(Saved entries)
BEGIN

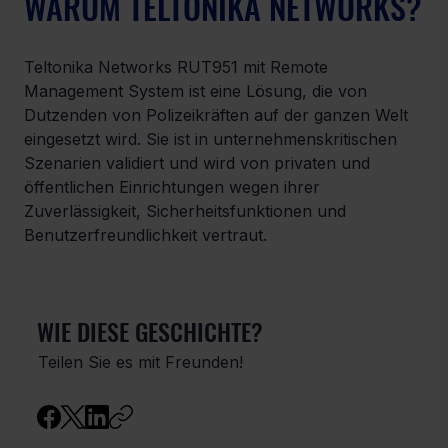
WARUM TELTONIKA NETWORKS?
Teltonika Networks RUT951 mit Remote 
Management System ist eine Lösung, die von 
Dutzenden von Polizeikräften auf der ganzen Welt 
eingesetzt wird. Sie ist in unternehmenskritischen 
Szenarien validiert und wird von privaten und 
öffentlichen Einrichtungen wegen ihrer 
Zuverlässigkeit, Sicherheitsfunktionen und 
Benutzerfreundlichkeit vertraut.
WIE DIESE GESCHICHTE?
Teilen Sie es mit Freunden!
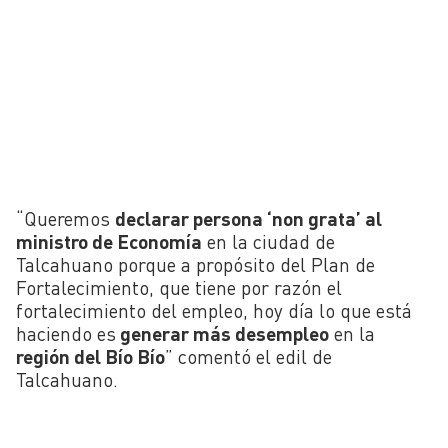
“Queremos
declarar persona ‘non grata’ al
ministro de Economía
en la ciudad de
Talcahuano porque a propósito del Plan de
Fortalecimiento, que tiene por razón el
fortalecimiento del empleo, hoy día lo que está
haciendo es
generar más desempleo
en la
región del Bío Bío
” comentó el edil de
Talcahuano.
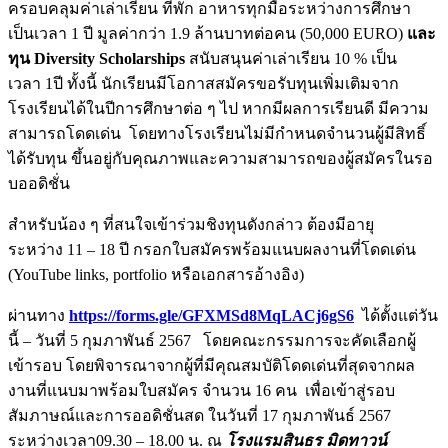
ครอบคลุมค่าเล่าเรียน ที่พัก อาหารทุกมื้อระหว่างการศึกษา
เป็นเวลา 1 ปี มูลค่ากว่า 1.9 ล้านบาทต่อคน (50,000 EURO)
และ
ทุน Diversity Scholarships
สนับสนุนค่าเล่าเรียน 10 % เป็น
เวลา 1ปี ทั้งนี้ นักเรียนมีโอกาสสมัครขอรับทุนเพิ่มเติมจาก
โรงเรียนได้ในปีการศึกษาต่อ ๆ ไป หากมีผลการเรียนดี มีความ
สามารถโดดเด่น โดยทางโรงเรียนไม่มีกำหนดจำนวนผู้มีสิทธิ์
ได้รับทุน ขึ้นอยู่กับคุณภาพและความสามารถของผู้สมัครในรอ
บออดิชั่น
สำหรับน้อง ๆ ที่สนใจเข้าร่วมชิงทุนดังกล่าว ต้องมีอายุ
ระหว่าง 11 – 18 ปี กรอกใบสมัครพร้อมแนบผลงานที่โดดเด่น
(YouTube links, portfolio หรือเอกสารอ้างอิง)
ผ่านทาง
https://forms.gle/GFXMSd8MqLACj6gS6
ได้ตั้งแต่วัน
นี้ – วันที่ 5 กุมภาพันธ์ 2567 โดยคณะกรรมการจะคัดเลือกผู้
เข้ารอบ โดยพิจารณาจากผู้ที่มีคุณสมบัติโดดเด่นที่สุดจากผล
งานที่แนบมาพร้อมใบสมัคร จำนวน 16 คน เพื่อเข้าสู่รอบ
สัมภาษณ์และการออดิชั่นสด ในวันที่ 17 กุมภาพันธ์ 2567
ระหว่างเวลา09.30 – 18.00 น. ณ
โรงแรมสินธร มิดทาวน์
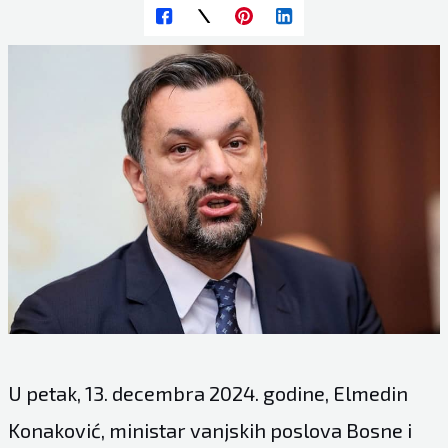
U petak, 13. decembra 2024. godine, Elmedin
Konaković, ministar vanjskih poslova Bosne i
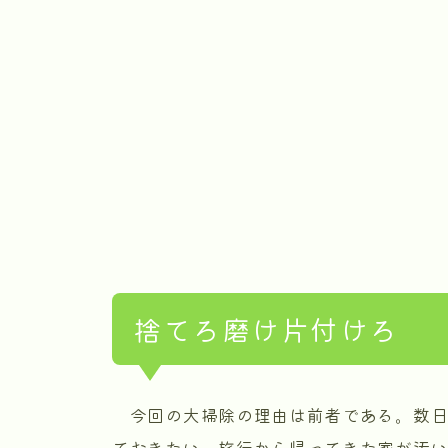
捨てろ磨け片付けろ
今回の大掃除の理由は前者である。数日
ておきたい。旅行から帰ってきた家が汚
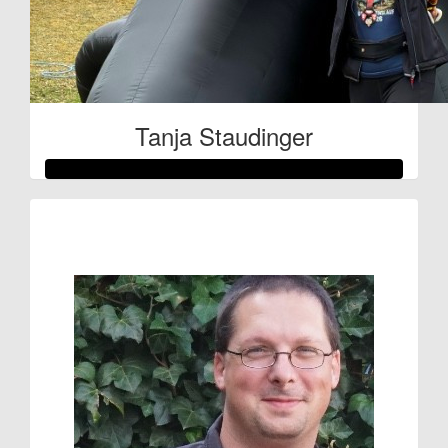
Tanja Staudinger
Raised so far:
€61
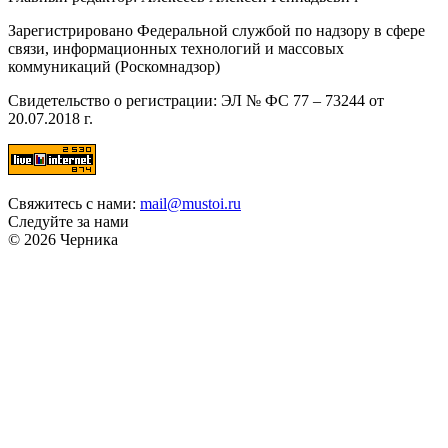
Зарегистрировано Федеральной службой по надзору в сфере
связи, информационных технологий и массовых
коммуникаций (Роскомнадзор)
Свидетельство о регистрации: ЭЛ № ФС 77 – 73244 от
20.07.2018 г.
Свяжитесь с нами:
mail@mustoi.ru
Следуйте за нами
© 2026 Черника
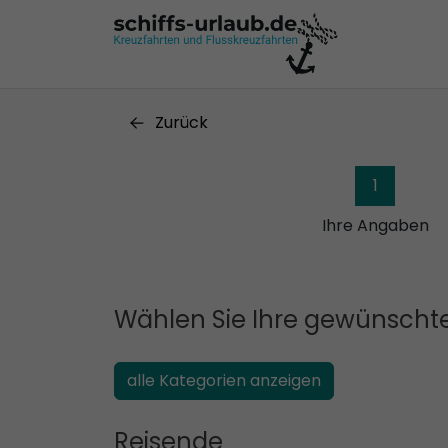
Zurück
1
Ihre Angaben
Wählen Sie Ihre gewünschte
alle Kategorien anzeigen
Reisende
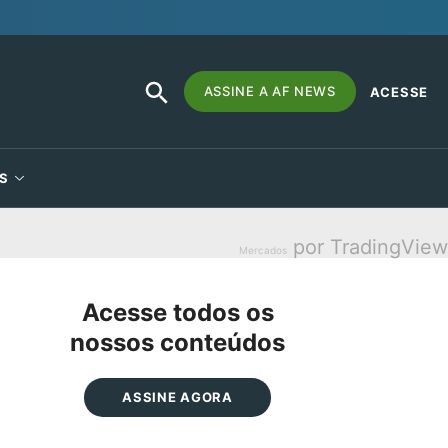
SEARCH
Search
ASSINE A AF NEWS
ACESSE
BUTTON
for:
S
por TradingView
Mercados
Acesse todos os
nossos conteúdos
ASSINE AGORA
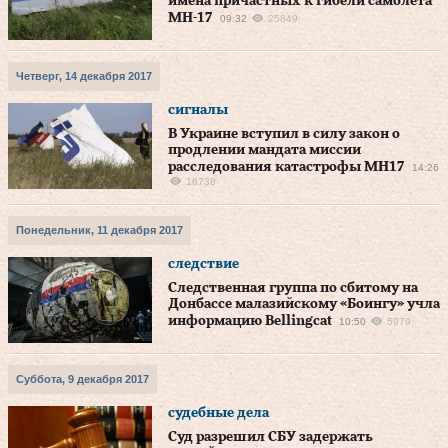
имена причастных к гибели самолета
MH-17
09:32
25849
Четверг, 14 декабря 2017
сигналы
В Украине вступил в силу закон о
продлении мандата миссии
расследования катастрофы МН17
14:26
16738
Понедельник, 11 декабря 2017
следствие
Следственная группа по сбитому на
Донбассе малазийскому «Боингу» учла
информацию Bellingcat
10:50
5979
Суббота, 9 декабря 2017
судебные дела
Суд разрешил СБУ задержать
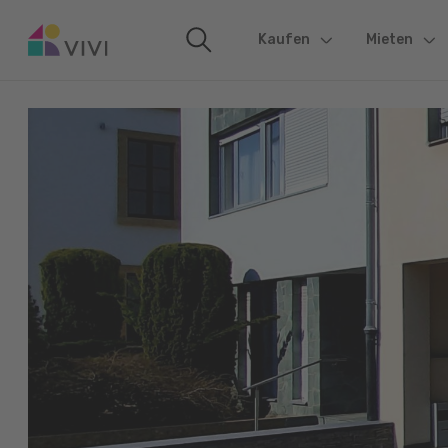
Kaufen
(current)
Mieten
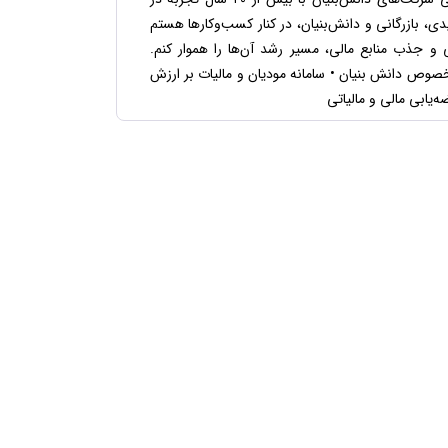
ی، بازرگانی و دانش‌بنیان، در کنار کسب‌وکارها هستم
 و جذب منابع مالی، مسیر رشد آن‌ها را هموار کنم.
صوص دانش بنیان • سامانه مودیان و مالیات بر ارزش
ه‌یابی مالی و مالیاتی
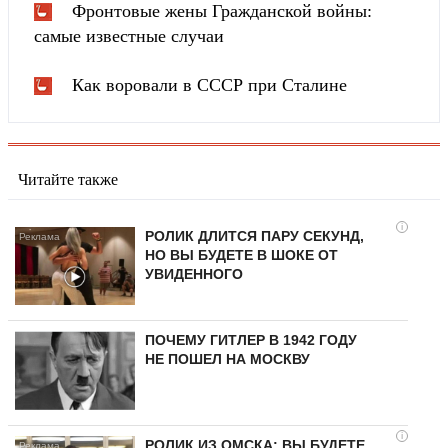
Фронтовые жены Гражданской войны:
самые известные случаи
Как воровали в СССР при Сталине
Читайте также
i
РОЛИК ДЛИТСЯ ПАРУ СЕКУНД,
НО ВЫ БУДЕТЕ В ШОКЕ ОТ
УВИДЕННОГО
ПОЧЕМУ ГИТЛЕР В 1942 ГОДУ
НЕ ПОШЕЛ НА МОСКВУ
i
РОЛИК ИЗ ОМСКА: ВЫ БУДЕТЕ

END

> [EXERCISE PROMPT]
Copy each line above containing the string "Talcahuano".

> [ANSWER]
Talcahuano porque a propósito del Plan de
Talcahuano.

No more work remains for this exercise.